Etwa ein Jahr war seit jenen fieberhaften März- und Apriltagen des Jahres 1902 vergangen. Nach 300 grauen Gefängnistagen verwischte sich allmählich in der Seele das so schmerzhaft Erlebte. Am 13. Januar 1903 saß ich ruhig in meiner Zelle und ahnte nicht im leisesten, daß sich mir das Schicksal schweren Schrittes näherte; es näherte sich meiner Tür, klopfte und sprach: »Geh hinaus.«

Im Korridor wurden Schritte laut, die Riegel knarrten; die Tür ging auf, der Kommandant mit seinem Gefolge trat ein.

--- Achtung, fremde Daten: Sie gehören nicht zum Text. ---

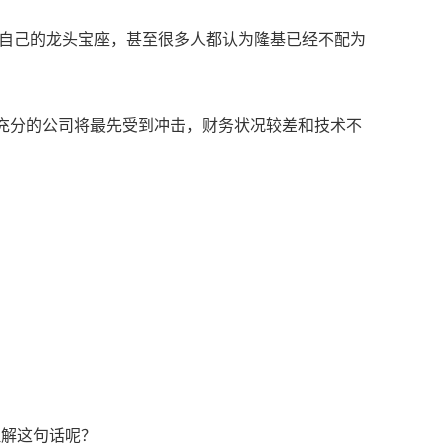
住自己的龙头宝座，甚至很多人都认为隆基已经不配为
够充分的公司将最先受到冲击，财务状况较差和技术不
。
理解这句话呢？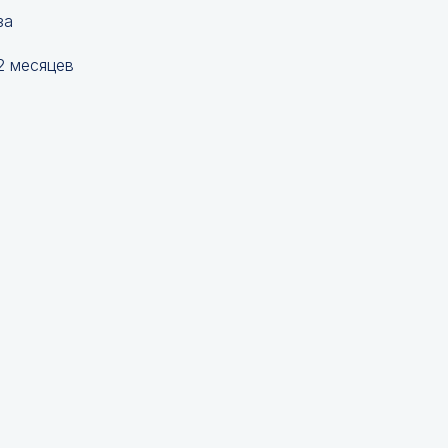
за
2 месяцев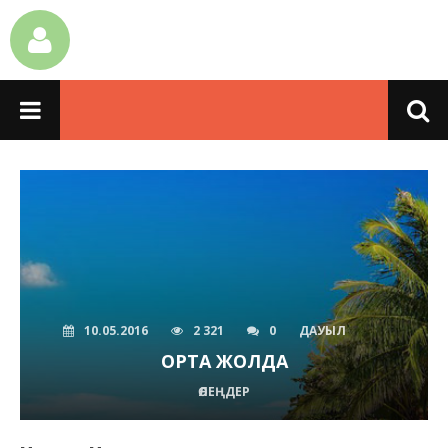
10.05.2016
2 321
0
ДАУЫЛ
ОРТА ЖОЛДА
ӨЛЕҢДЕР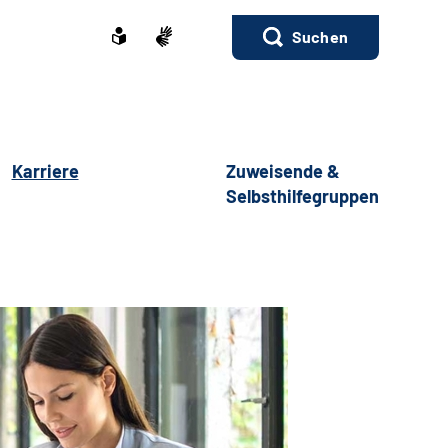
Suchen
Karriere
Zuweisende &
Selbsthilfegruppen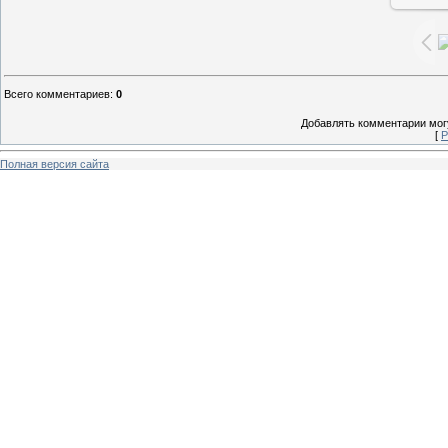
Всего комментариев
:
0
Добавлять комментарии могу
[
Р
Полная версия сайта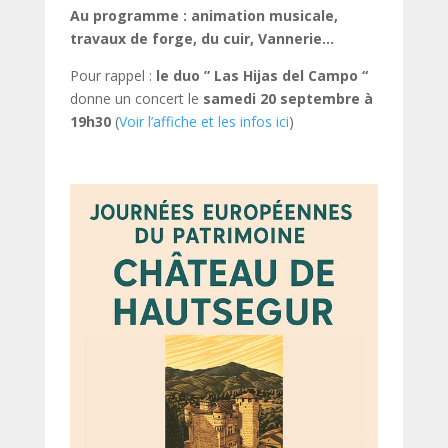
Au programme : animation musicale,
travaux de forge, du cuir, Vannerie…
Pour rappel :
le duo ” Las Hijas del Campo “
donne un concert le
samedi 20 septembre à
19h30
(
Voir l’affiche et les infos ici
)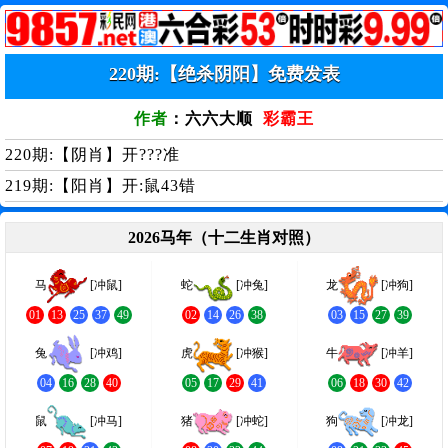
220
期:【绝杀阴阳】免费发表
作者
：六六大顺
彩霸王
220期:【阴肖】开???准
219期:【阳肖】开:鼠43错
2026马年（十二生肖对照）
马
[冲鼠]
蛇
[冲兔]
龙
[冲狗]
01
13
25
37
49
02
14
26
38
03
15
27
39
兔
[冲鸡]
虎
[冲猴]
牛
[冲羊]
04
16
28
40
05
17
29
41
06
18
30
42
鼠
[冲马]
猪
[冲蛇]
狗
[冲龙]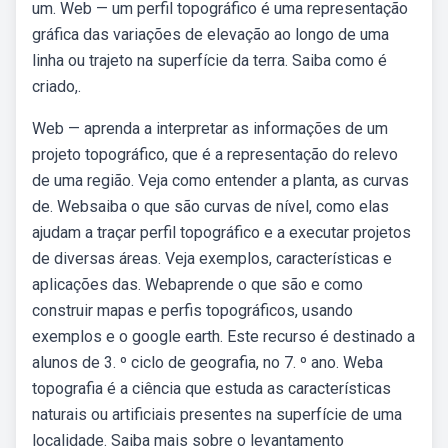
um. Web — um perfil topográfico é uma representação
gráfica das variações de elevação ao longo de uma
linha ou trajeto na superfície da terra. Saiba como é
criado,.
Web — aprenda a interpretar as informações de um
projeto topográfico, que é a representação do relevo
de uma região. Veja como entender a planta, as curvas
de. Websaiba o que são curvas de nível, como elas
ajudam a traçar perfil topográfico e a executar projetos
de diversas áreas. Veja exemplos, características e
aplicações das. Webaprende o que são e como
construir mapas e perfis topográficos, usando
exemplos e o google earth. Este recurso é destinado a
alunos de 3. º ciclo de geografia, no 7. º ano. Weba
topografia é a ciência que estuda as características
naturais ou artificiais presentes na superfície de uma
localidade. Saiba mais sobre o levantamento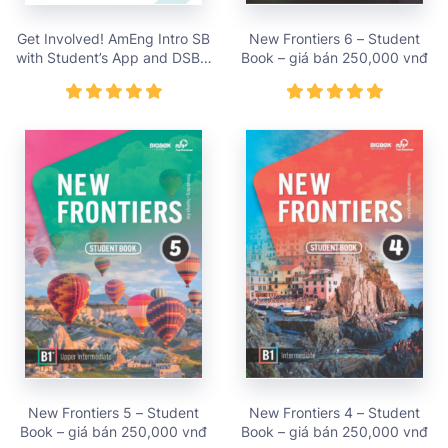
Get Involved! AmEng Intro SB
New Frontiers 6 – Student
with Student’s App and DSB –
Book – giá bán 250,000 vnđ
giá bán 313,000 vnđ
New Frontiers 5 – Student
New Frontiers 4 – Student
Book – giá bán 250,000 vnđ
Book – giá bán 250,000 vnđ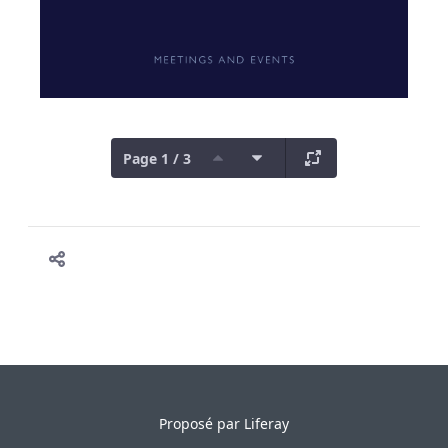
Page 1 / 3
Proposé par
Liferay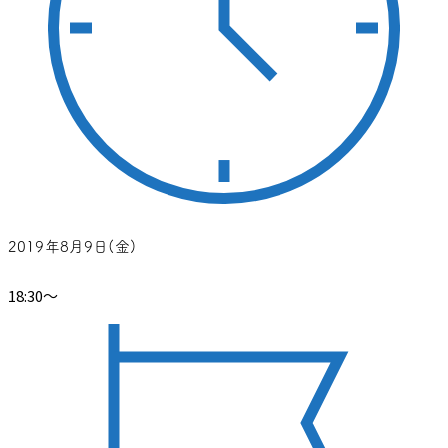
2019年8月9日(金)
18:30～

Mit halb erhobener Hand und theatralischer Stimme sprach er langsam: »Seine Majestät der Kaiser ... hat das Flehen Ihrer Mutter vernommen ... laut seinem höchsten Befehl ist das lebenslängliche Zuchthaus für Sie auf 20 Jahre ermäßigt worden.«

Bei den Worten »Seine Majestät der Kaiser«, die besonders akzentuiert wurden, durchflog mich der Gedanke: die nachträgliche Strafe für die Achselstücke. Das wäre für mich leichter gewesen als das, was ich dann zu hören bekam.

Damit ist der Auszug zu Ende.